__Record set__:
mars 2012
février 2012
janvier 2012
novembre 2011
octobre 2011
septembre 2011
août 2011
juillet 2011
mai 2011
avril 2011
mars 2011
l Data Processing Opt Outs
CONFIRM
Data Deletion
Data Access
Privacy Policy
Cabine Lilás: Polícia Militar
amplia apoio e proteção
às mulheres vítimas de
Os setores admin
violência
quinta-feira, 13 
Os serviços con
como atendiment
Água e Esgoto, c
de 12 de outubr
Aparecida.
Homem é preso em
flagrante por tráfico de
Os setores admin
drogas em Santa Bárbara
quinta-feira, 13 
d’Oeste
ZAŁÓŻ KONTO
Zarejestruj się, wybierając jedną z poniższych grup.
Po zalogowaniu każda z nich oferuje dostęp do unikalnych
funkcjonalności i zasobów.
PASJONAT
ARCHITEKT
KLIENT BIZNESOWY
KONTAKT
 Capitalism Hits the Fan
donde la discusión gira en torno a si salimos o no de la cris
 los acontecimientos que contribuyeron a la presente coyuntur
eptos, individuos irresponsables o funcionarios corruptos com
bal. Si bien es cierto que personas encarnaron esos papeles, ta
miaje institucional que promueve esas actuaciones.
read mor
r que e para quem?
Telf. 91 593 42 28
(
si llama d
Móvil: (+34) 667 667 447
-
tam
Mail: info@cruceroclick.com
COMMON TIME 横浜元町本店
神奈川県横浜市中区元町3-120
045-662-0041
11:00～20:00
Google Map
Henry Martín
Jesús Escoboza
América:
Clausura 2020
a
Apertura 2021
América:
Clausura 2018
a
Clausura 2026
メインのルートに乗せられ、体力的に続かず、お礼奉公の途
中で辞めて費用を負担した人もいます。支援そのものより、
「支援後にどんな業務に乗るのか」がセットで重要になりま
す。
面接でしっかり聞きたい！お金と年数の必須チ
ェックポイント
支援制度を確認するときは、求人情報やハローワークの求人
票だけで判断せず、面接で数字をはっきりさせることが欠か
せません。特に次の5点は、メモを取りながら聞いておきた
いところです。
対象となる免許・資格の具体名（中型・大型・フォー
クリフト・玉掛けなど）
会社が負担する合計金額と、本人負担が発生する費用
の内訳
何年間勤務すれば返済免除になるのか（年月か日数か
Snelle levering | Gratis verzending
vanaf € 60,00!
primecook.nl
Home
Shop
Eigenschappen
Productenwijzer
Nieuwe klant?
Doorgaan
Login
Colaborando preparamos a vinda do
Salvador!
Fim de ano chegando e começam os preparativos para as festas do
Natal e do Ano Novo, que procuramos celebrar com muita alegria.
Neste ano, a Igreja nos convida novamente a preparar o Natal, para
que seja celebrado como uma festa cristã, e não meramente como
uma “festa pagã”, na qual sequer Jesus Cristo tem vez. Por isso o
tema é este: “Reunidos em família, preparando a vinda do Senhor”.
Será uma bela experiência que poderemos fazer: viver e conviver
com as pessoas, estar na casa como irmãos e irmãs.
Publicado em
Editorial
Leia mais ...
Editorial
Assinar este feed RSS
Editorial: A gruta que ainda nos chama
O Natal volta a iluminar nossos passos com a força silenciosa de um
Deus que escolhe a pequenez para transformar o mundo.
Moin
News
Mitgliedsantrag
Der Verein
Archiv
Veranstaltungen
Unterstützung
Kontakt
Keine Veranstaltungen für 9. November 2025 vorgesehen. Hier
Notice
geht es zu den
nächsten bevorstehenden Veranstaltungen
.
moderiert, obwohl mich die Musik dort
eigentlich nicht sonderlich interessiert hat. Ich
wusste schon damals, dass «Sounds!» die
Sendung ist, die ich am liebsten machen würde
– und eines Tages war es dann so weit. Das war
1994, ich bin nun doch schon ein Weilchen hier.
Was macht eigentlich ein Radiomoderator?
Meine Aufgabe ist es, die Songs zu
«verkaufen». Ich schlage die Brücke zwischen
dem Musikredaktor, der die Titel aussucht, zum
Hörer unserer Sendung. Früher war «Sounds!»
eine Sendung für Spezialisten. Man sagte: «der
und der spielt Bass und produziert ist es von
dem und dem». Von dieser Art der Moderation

__Work order__: Set down exactly the lines of the data above, beginning with the line that has "vez. Por isso o" and ending with the line that has "Editorial: A gruta que ainda nos chama", and no others.

__Written solution__:
uma “festa pagã”, na qual sequer Jesus Cristo tem vez. Por isso o
tema é este: “Reunidos em família, preparando a vinda do Senhor”.
Será uma bela experiência que poderemos fazer: viver e conviver
com as pessoas, estar na casa como irmãos e irmãs.
Publicado em
Editorial
Leia mais ...
Editorial
Assinar este feed RSS
Editorial: A gruta que ainda nos chama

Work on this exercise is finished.